Many people were taught to avoid conflict at all cost, especially with those they love and cherish. They cling to the mistaken notion that problems and disagreements are always destructive. They keep their mouths shut and suffer in silence. Withholding their true feelings drains passion and soon they are less interested in talking, having sex, or doing much of anything with the other.
The volcano eventually erupts and now they are fighting with fury, highlighting every perceived flaw and hurling insults with such contempt that heads spin. Withdrawal leads to fighting and fighting leads to withdrawal. The cycle continues and the wall between them grows higher and thicker.
But conflict can actually be an opportunity for increased intimacy. It is often a signal that one or both partners are feeling insecure because a need, hope, or dream is not being met in the relationship. Learning effective strategies for coping with conflict can help you feel more relaxed and safe, and serve as a tool for learning more about yourself and your partner. Based on the current relationship research, here are three strategies I recommend.
1. Stop hoping that problems will disappear and instead accept their inevitable return.
Psychologist Dan Wile reminds us that "There is value, when choosing a long-term partner, in realizing that you will be choosing, along with that person, a particular set of irresolvable problems that you'll be grappling with for the next ten, twenty, or even fifty years."

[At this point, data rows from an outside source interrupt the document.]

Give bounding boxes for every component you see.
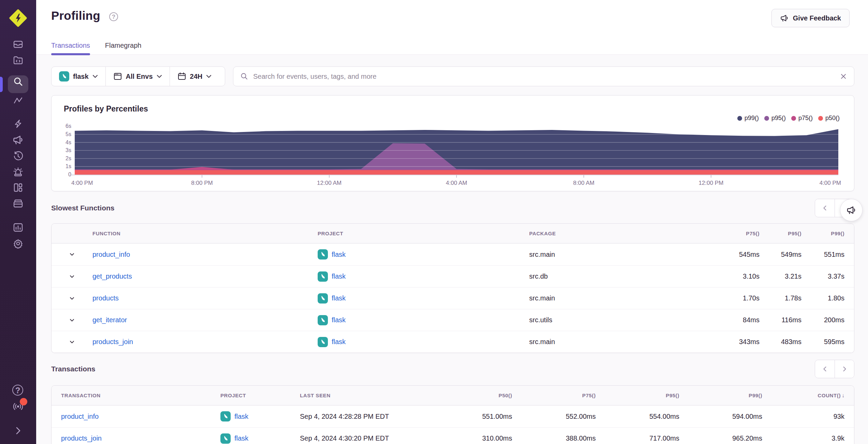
function-link[interactable]: get_products xyxy=(92,272,318,280)
whats-new-notification-dot xyxy=(20,398,27,405)
p95-cell: 554.00ms xyxy=(596,413,679,420)
svg-text:2s: 2s xyxy=(66,156,71,161)
sidebar-item-quickstart-lightning[interactable] xyxy=(12,118,24,130)
slowest-functions-table: Function Project Package P75() P95() P99… xyxy=(51,223,854,353)
sort-descending-icon: ↓ xyxy=(842,393,844,398)
sidebar-item-releases-clock[interactable] xyxy=(12,150,24,162)
transaction-link[interactable]: products_join xyxy=(52,434,220,442)
p95-cell: 717.00ms xyxy=(596,434,679,442)
svg-text:0: 0 xyxy=(68,172,71,177)
sidebar-item-explore-search[interactable] xyxy=(12,76,24,87)
sidebar-item-insights-archive[interactable] xyxy=(12,198,24,209)
column-package: Package xyxy=(529,231,715,236)
next-page-button[interactable] xyxy=(835,360,854,378)
column-count-sorted[interactable]: Count()↓ xyxy=(762,393,854,399)
package-cell: src.db xyxy=(529,272,715,280)
p99-cell: 551ms xyxy=(801,251,854,258)
slowest-function-row: get_iterator flask src.utils 84ms 116ms … xyxy=(52,309,854,331)
sidebar-item-projects[interactable] xyxy=(12,55,24,66)
flask-project-icon xyxy=(59,71,69,82)
project-link[interactable]: flask xyxy=(220,411,300,421)
svg-text:8:00 PM: 8:00 PM xyxy=(191,180,213,186)
flask-project-icon xyxy=(318,315,328,325)
project-link[interactable]: flask xyxy=(318,315,529,325)
function-link[interactable]: get_iterator xyxy=(92,316,318,324)
project-link[interactable]: flask xyxy=(318,271,529,282)
tab-transactions[interactable]: Transactions xyxy=(51,38,90,55)
sidebar-item-help[interactable]: ? xyxy=(12,385,24,396)
profiling-page: ? Profiling ? Give Feedback Transactions… xyxy=(0,0,868,444)
svg-text:5s: 5s xyxy=(66,131,71,137)
column-p75: P75() xyxy=(715,231,760,236)
project-filter-label: flask xyxy=(73,73,89,80)
help-question-icon[interactable]: ? xyxy=(109,12,118,21)
percentiles-area-chart[interactable]: 01s2s3s4s5s6s4:00 PM8:00 PM12:00 AM4:00 … xyxy=(52,117,855,190)
sidebar-item-feedback-megaphone[interactable] xyxy=(12,134,24,146)
svg-text:12:00 AM: 12:00 AM xyxy=(317,180,342,186)
project-link[interactable]: flask xyxy=(220,433,300,444)
expand-row-chevron[interactable] xyxy=(52,295,92,302)
p75-cell: 552.00ms xyxy=(512,413,596,420)
main-content: Profiling ? Give Feedback Transactions F… xyxy=(36,0,868,444)
expand-row-chevron[interactable] xyxy=(52,339,92,345)
chart-title: Profiles by Percentiles xyxy=(64,104,148,114)
svg-text:4:00 PM: 4:00 PM xyxy=(71,180,93,186)
environment-filter[interactable]: All Envs xyxy=(105,67,170,86)
sidebar-item-dashboards-layout[interactable] xyxy=(12,182,24,193)
function-link[interactable]: product_info xyxy=(92,251,318,258)
sidebar-item-stats-barchart[interactable] xyxy=(12,222,24,233)
expand-row-chevron[interactable] xyxy=(52,273,92,280)
slowest-functions-table-header: Function Project Package P75() P95() P99… xyxy=(52,224,854,243)
sidebar-item-settings-gear[interactable] xyxy=(12,238,24,249)
p50-cell: 551.00ms xyxy=(429,413,512,420)
column-project: Project xyxy=(220,393,300,398)
project-link[interactable]: flask xyxy=(318,249,529,260)
sidebar-item-traces-graph[interactable] xyxy=(12,95,24,106)
package-cell: src.utils xyxy=(529,316,715,324)
column-project: Project xyxy=(318,231,529,236)
project-link[interactable]: flask xyxy=(318,337,529,347)
p95-cell: 116ms xyxy=(760,316,801,324)
function-link[interactable]: products xyxy=(92,294,318,302)
p75-cell: 343ms xyxy=(715,338,760,346)
svg-text:4:00 AM: 4:00 AM xyxy=(446,180,467,186)
package-cell: src.main xyxy=(529,251,715,258)
package-cell: src.main xyxy=(529,338,715,346)
previous-page-button[interactable] xyxy=(815,199,835,217)
flask-project-icon xyxy=(318,271,328,282)
sentry-logo[interactable] xyxy=(9,9,27,27)
project-link[interactable]: flask xyxy=(318,293,529,304)
svg-text:8:00 AM: 8:00 AM xyxy=(573,180,594,186)
column-p99: P99() xyxy=(801,231,854,236)
p75-cell: 388.00ms xyxy=(512,434,596,442)
megaphone-icon xyxy=(846,205,856,215)
transactions-header: Transactions xyxy=(51,360,854,378)
tab-flamegraph[interactable]: Flamegraph xyxy=(105,38,142,55)
page-title: Profiling xyxy=(51,9,100,23)
window-icon xyxy=(113,72,122,81)
p50-cell: 310.00ms xyxy=(429,434,512,442)
sidebar-item-issues[interactable] xyxy=(12,39,24,50)
sidebar: ? xyxy=(0,0,36,444)
floating-feedback-button[interactable] xyxy=(840,199,863,221)
search-input[interactable] xyxy=(253,73,835,80)
expand-row-chevron[interactable] xyxy=(52,317,92,324)
svg-text:6s: 6s xyxy=(66,123,71,129)
page-filter-bar: flask All Envs 24H xyxy=(51,66,225,86)
svg-text:1s: 1s xyxy=(66,163,71,169)
p75-cell: 545ms xyxy=(715,251,760,258)
package-cell: src.main xyxy=(529,294,715,302)
sidebar-expand-chevron[interactable] xyxy=(12,425,24,436)
expand-row-chevron[interactable] xyxy=(52,251,92,258)
transaction-link[interactable]: product_info xyxy=(52,413,220,420)
count-cell: 3.9k xyxy=(762,434,854,442)
project-filter[interactable]: flask xyxy=(52,67,105,86)
sidebar-item-alerts-siren[interactable] xyxy=(12,166,24,178)
give-feedback-button[interactable]: Give Feedback xyxy=(771,9,850,27)
date-range-filter[interactable]: 24H xyxy=(170,67,219,86)
function-link[interactable]: products_join xyxy=(92,338,318,346)
flask-project-icon xyxy=(220,433,231,444)
previous-page-button[interactable] xyxy=(815,360,835,378)
clear-search-icon[interactable] xyxy=(840,73,847,80)
chevron-down-icon xyxy=(157,75,162,78)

I know. Sounds depressing. The point is that after an argument many people fantasize that life would be easier if they were with someone else. Yet breaking up and starting a new relationship usually means just exchanging the old set of problems for a new set. Most couples have a handful of perpetual problems - issues that occur again and again despite valiant efforts to find solutions.
It's human nature to want to fix things, but some differences persist. Sometimes the goal should be conflict "regulation" rather than conflict "resolution." You may not be able to prevent the problem from occurring again, but you can reduce its intensity. You can also use it as a clue to unexpressed emotions in the relationship. Sometimes "you never help with the laundry" really means "I feel disconnected and lonely."
2. Talk about problems when they are not happening instead of just when they are.
This may seem counterintuitive because the last thing you want to do is start a fight when things are going well. But during a fight people become flooded with emotions. Adrenaline, noradrenalin, and cortisol are released into the bloodstream and the one you love is perceived as enemy number one and a threat to safety. Thinking becomes chemically distorted. Fears become physiologically exaggerated. The hypothalamus fires a sequence of nerve cells and the rational mind gets bypassed. Old resentments resurface. You overreact to every comment and enter attack and destroy mode. You are operating from fear rather than from love.
Instead, try starting a conversation about the problem when things are more calm and friendly. Open the conversation with soft and conciliatory language rather than words that are accusatory. Some of the classic communication rules apply here: focus on "I" rather than "you" statements; minimize interrupting; avoid absolutes such as "always' and "never;" summarize and paraphrase what you are hearing (especially feelings); and keep the conversation focused on one topic at a time. While such an approach does not guarantee a successful conversation, it does increase the odds since defenses are generally lower and the heart is more open to understanding the other's perspective.
3. Notice when the problem is not a problem and catch your partner getting it right.
Although it can seem like your partner "never" does _______ (insert something you like), or "always" does _______ (insert something you don't like), such is rarely the case. It is more likely that your partner does do the things you appreciate, at least on occasion, but that you have become stuck in your own resentment and don't notice.
Try this exercise for one week: First, think of the thing that irritates you most about your partner (something you believe they do or don't do). Second, try to catch your partner getting it right (notice the moments when your partner behaves in the way you desire). Finally, express your gratitude and name for your partner the behavior that you appreciate.
For example, let's say that one of your frequent complaints is feeling ignored. For one week, try noticing the times when your partner is attentive (even if they are inattentive at other times). Then, express what you notice by saying something like "The way you are holding eye contact with me right now feels good. I feel really heard and understood."
Positive acknowledgements tend to result in more of the behavior that you seek. Even if your partner doesn't change, your view of them probably will and a growing body of research concludes that the mutual expression of appreciation is common practice within healthy and resilient love relationships.
I hope these three strategies help you think and talk about your relationship problems in a more effective way. Good luck!